For much of December I have looked like I did in this 1954 picture of me and the dog. I think it was grandma's dog. She named it Whitey because she said she loved it so much and if anyone ever wanted to steal him they would never guess his name!!! I would say that I am holding on to memories of Gail just like I am hugging the dog. My expression says that I am a bit sad but as long as I can hug this dog (memories) I will be fine and sometime in the future I will get better.
I trimmed the tree yesterday and set up the Nativity scene. I have to adjust the lighting but all in all I would give myself a B-. I certainly do not have the the Gail touch but I didn't expect that. I also cleaned up the kitchen yesterday and today I am thinking of only the open house. There is a glint of excitement and a hint of fear in me. I want people to come and enjoy the season but doing it without Gail makes me a bit fearful. Not that it will go badly, but rather it is so so difficult to be cheerful in her absence.
I received my first Christmas cards yesterday. They came from Tony/Dorothy Flood (I think it is Flood but the return address said Binde) and from Kathy D. I was beginning to think the cards we usually get were going to Gail and she was having such a great time sharing them with her fellow angels that she had decided not to forward any of them. I checked the postmark on both cards and they did not come from heaven but rather from Fargo and Bloomer. I can not believe myself this year. I never was one to hurriedly open Christmas cards but wow this year I have been waiting and waiting for the mail to see if any cards come. As I reflected on my attitude I thought perhaps I was self centered or selfish but I have come to think that in the absence of Gail those cards fill some of the huge void. That may be something called relational thinking or it may be true.
For people out of state you may be interested to know that we now have 7.6" of snow on the ground and this morning it is -4. However that is nothing compared to Jamestown ND I know. The weather makes it a bit more difficult to deal with the loss of Gail. It is not as easy to go out the door and go for a walk and things like that. It also brings a whole new set of "firsts" and of course those are often not fun. As I was shoveling yesterday I remembered that Gail always loved to get outside and shovel and just enjoy the winter. The drops of tiny hot tears almost made little holes in the crusty snow. As I looked back on the sidewalk with a thin crust of snow where people had trampled the snow and my shovel did not get it off the walk I saw a couple of those drops and I cracked a tiny smile as I thought perhaps my trail looked like a dog in a hurry!!
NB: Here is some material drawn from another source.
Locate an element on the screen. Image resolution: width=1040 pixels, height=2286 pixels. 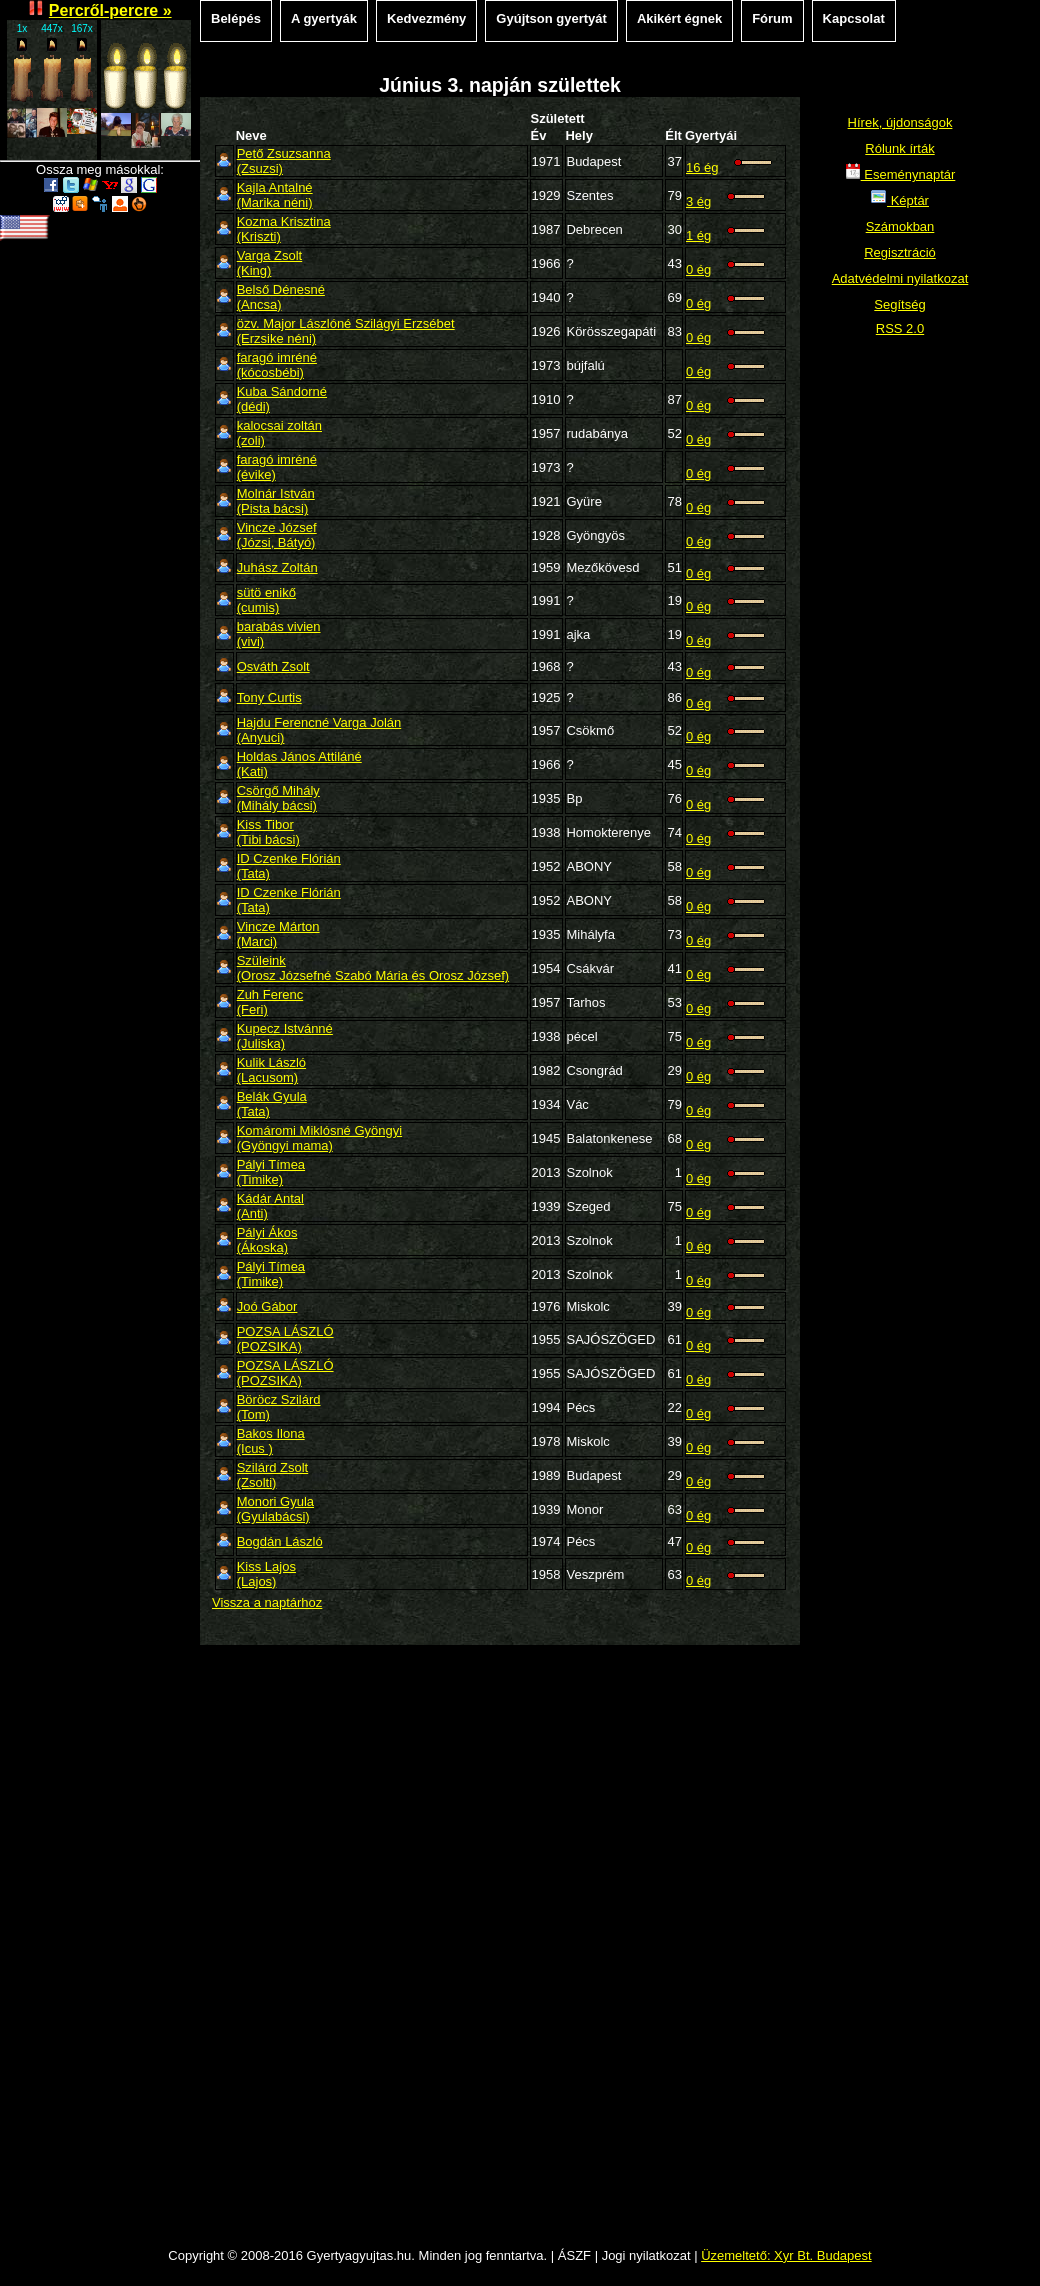
16 ég is located at coordinates (702, 167).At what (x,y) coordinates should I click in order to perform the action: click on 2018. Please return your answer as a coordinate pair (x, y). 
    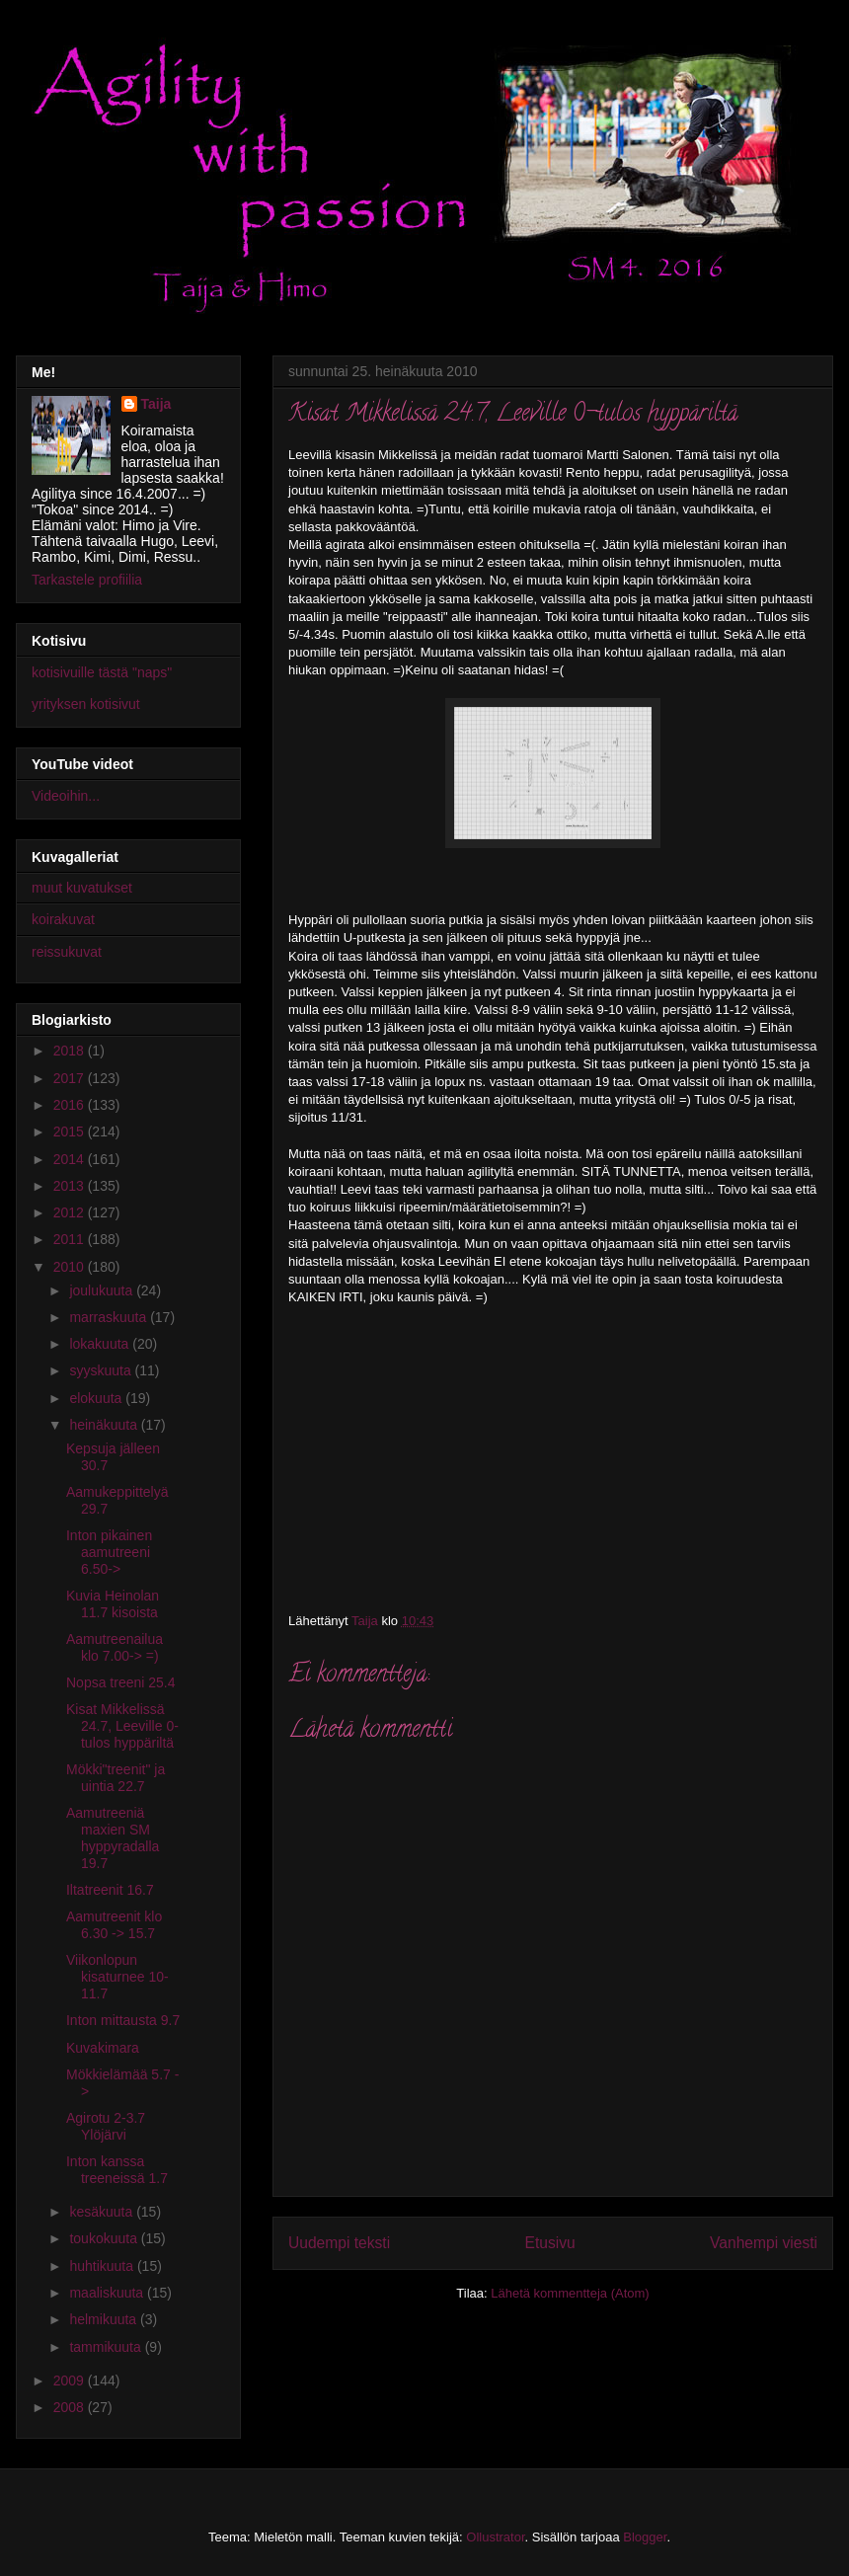
    Looking at the image, I should click on (70, 1050).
I have lost my heart. Not to the loss of Gail but to Audrey and Faustina!!! Of course I love those grandsons as much as the granddaughters but those 2 little girls are just the cutest in the world. It may be their age but I suspect part of it is little girls. Maybe I can envision Gail when I am with them but if they had good speech and asked me for the moon I would ask when they wanted it.
I need to get up and do some errands and some work.
I can't forget. It is Gail's brother Mark's birthday today. I can never remember ages but he is the youngest in the family so he must be about 52-54. Happy birthday Mark.